The full original email lives only on Microsoft's servers. If access breaks, everything > 8KB is gone.

Elmar wants something like MailStore — a sealed container per email with full search and attachment retrieval. The Unix-standard approach is .eml files (RFC 5322 MIME format) stored in Maildir, indexed by mu.

Proposed Solution

Phase 1 (Immediate - Day 1): Add .eml download to existing sync pipeline Phase 2 (Day 2): Install mu, set up Maildir, enable indexing Phase 3 (Day 3-4): Build simple web UI for search Phase 4 (Later): Migrate existing emails, decommission old pipeline

Key Design Decisions

Question Decision Rationale
Where to store .eml? OneDrive via rclone mount (appears as ~/Maildir/) 50GB+ email archive lives in cloud, Luci disk safe
Keep OneDrive attachments? Phase out after .eml verified Attachments inside .eml = no duplicate storage needed
Keep email.db? Yes, for metadata queries Still useful for project/sender lookups, mu for full-text
Web UI now or later? Later (Day 3-4) CLI search works immediately, UI is polish
Graph API for .eml? Yes, $value endpoint GET /me/messages/{id}/$value returns raw MIME
Search: mu vs GBrain? Hybrid mu = field queries (from:date), GBrain = semantic ("emails about fleet")
Bulk export? Mac/Windows Outlook for initial dump Faster than Graph API for 10-year archive, then transfer to Luci

Architecture

┌─────────────────┐     ┌──────────────────┐     ┌─────────────────┐
│  Outlook M365   │────▶│  Graph API       │────▶│  .eml files     │
│  (source)       │     │  (download)      │     │  (OneDrive)     │
└─────────────────┘     └──────────────────┘     └────────┬────────┘
                                                         │
                                            rclone mount │
                                                         ▼
┌─────────────────┐     ┌──────────────────┐     ┌─────────────────┐
│   Web UI        │────▶│   mu index       │────▶│  ~/Maildir/     │
│  (search)       │     │  (~/.mu database)│     │  (local mount)  │
└─────────────────┘     └──────────────────┘     └─────────────────┘
                              │
                              ▼
                       ┌──────────────────┐
                       │   GBrain         │
                       │  (semantic)      │
                       └──────────────────┘

Storage: .eml files live in OneDrive cloud (50GB+ fine) Index: mu database at ~/.mu/ (~5% of email volume = ~2.5GB for 50GB archive) Access: rclone mount streams files on-demand when opened

Phase 1: rclone Mount + .eml Download (Day 1)

1.1 Setup rclone Mount

# Install rclone
curl https://rclone.org/install.sh | sudo bash

# Configure OneDrive (interactive)
rclone config
# Name: onedrive
# Type: onedrive
# Follow browser auth flow

# Create mount point
mkdir -p ~/Maildir

# Test mount
rclone mount onedrive:EmailArchive ~/Maildir --daemon --vfs-cache-mode full

# Add to systemd for persistence
sudo nano /etc/systemd/system/rclone-onedrive.service

systemd service:

[Unit]
Description=rclone OneDrive mount
After=network-online.target

[Service]
Type=notify
ExecStart=/usr/bin/rclone mount onedrive:EmailArchive /home/lucienne/Maildir \
  --config /home/lucienne/.config/rclone/rclone.conf \
  --vfs-cache-mode full \
  --daemon
Restart=on-failure

[Install]
WantedBy=multi-user.target

1.2 Bulk Export Option (One-time for 10-year archive)

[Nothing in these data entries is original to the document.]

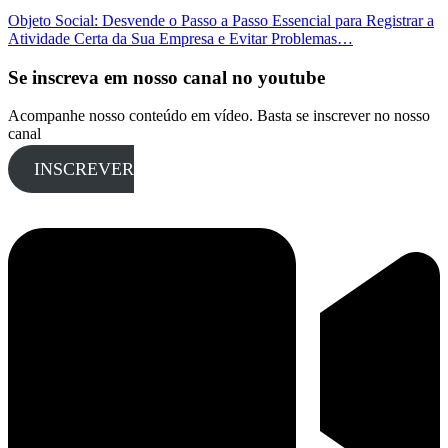
Objeto Social: Desvende o Passo a Passo Essencial para Registrar a
Atividade Certa da Sua Empresa e Evitar Problemas…
Se inscreva em nosso canal no youtube
Acompanhe nosso conteúdo em vídeo. Basta se inscrever no nosso
canal
INSCREVER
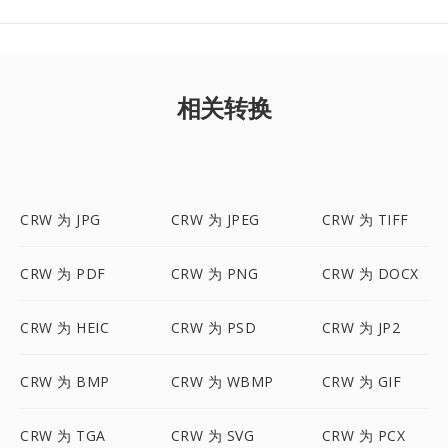
相关转换
CRW 为 JPG
CRW 为 JPEG
CRW 为 TIFF
CRW 为 PDF
CRW 为 PNG
CRW 为 DOCX
CRW 为 HEIC
CRW 为 PSD
CRW 为 JP2
CRW 为 BMP
CRW 为 WBMP
CRW 为 GIF
CRW 为 TGA
CRW 为 SVG
CRW 为 PCX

On Mac/Windows (faster for initial dump): - Mac: Outlook → Export → .olm file, OR mbsync with IMAP - Windows: Outlook → Export → .pst file, then convert to .eml

Transfer to Luci:

# From Mac to Luci
rsync -av ~/EmailArchive/ lucienne@100.118.207.3:~/Maildir/

# Or upload to OneDrive directly, let rclone sync down

1.3 Files to Modify

1. ~/workspace/scripts/graph_api.py - Add new command: download-message <message-id> --output <path> - Uses Graph API endpoint: GET /me/messages/{id}/$value - Returns raw MIME content (complete .eml with headers + body + attachments)

def api_download_message(message_id: str, output_path: str) -> None:
    """Download raw MIME content (.eml) for a message."""
    url = f"{GRAPH_BASE}/me/messages/{message_id}/$value"
    token = get_token()
    req = urllib.request.Request(url, headers={"Authorization": f"Bearer {token}"})
    with urllib.request.urlopen(req) as response:
        Path(output_path).parent.mkdir(parents=True, exist_ok=True)
        with open(output_path, "wb") as f:
            f.write(response.read())

Add argparse entry:

subparsers = parser.add_subparsers(dest='command', help='Graph API commands')
dl_parser = subparsers.add_parser('download-message', help='Download raw .eml')
dl_parser.add_argument('message_id', help='Graph API message ID')
dl_parser.add_argument('--output', required=True, help='Output .eml path')

2. ~/workspace/scripts/email_attachment_sync.py - Add --save-eml flag - After fetching message body, download .eml to Maildir structure - Maildir layout (via rclone mount to OneDrive): ~/Maildir/ # rclone mount point ├── cur/ # Read emails │ └── {graph_id}.eml # Actual files in OneDrive cloud ├── new/ # Unread emails └── tmp/ # During delivery - Filename: {graph_message_id}.eml (unique, reversible) - If email has attachments, they're inside the .eml (MIME-encoded)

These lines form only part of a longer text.